Great job with your backtesting software. Profit factor is a great measurement tool. I like the way you graphically present your results. Noticed you use Excel. Have you ever tried using R? That's what I'm currently working on in trying to build a simulation trade idea analysis tool. That and a bit of Python. Not sure if there's a Java interface to R like there is with Python though.

Question for you. In addition to profit factor...I also look at the profit mean, standard deviation, max drawdown, and number of trades. Know of any formulas that combine these figures into one?

The sharp ratio will handle mean/sd. There's a modified sharp...but I can't find the exact formula.

I've been experimenting with using mean/(sd*sqrt(#trades))...but just really starting that experiment and formula manipulation. And that still doesn't take into account max drawdown.

Anyway, if you have come across or use anything like what I've mentioned...please share! :)

Take care,

MT

wow....

I've found a formula that takes into account max drawdown: Sterling Ratio. It's your profits/max drawdown. The higher the ratio the better. Of course, this still doesn't incorporate everything into one formula. I guess, formulas are like progamming languages...someone is always coming up with the One End all be All and still need All to get the End. :)

By the way, one thing regarding the profit factor...very important to include commission costs and slippage into your past trades in order to come up with a realistic result.

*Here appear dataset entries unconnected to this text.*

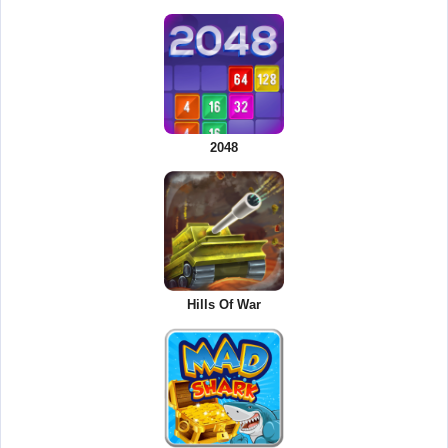
2048
Hills Of War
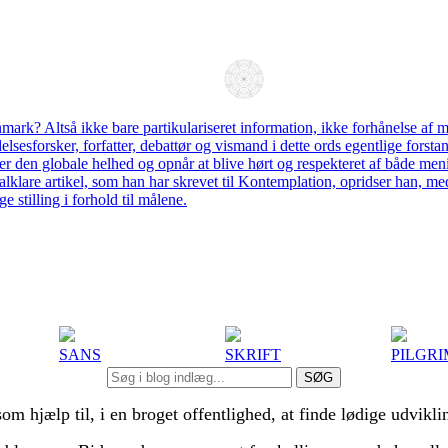
SANS
SKRIFT
PILGRI
SØG
hjælp til, i en broget offentlighed, at finde lødige udviklin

And if the past trades analyzed are not actual trades but backtested results...a filter to remove excessive positive tails is required. Which may prove difficult if your system is designed to capture fat tails. :)

In my mean reverting systems I've found profits often 3 standard deviations away from the mean. Of course, this isn't realistic and the underlying data is the culprit.

To combat this I leave negative tails in the historical trades and remove all positive tails 2 standard deviations or more. While this isn't the perfect solution...it helps get closer to what actual results may be (borrowed this method from acrary).

After the positive tails filter and accounting for the house edge (commissions&slippage)...profit factor is a great tool to use in evaluation.

Take care and good luck with your system development.

MT

I'll probably code the sterling ratio into my stats module this week. It seems like a variation of the max % drawdown that Acrary computes. I believe he described it as (drawdown bottom / equity peak). I bet this starts to look pretty nasty when a system is on its way out...

Regarding profits that are 3 or more standard deviations away from the mean, filtering them out is probably a good idea, but for systems with stop-losses and targets as parameters, you aren't going to see the wild profits that need to be filtered out.

Actually, that's the crazy thing...the first time I noticed the 3 standard dev plus moves was in a profit limit/stop loss system. The system I'm referring to had a 4% profit target and I found several gains over 50%! And also several losses below -50%.

Of course, once I looked at the data it was easy to see what was happening...the profit targets and stop losses will cap those big moves intraday...but not the close to open.

After digging through those anomolies...I found several were indeed actual price jumps. But, several others were the result of junk in the data. Now, I'm referring to stock data. As you can imagine, with over 3,000 stocks on the Nasdaq Exchange and going back 3 to 4 years in backtests...data issues can compound pretty quickly.

There's some code in the Wealth-Lab forums by fundtimer that cleans up data issues apparently "good enough"...that I need to try. One of those things that I'm afraid to turn on the lights in fear of all the roaches that might come spilling out. :)

MT

Michael,

Nice catch on the Close to Open gap. As I'm handling it now, gaps through limits or stops are filled near the open price, but I can see how bad data for the open price could really skew the supposed profitability of a system. I haven't run into this problem yet, but it is better to be safe than sorry, so I will add that filter soon.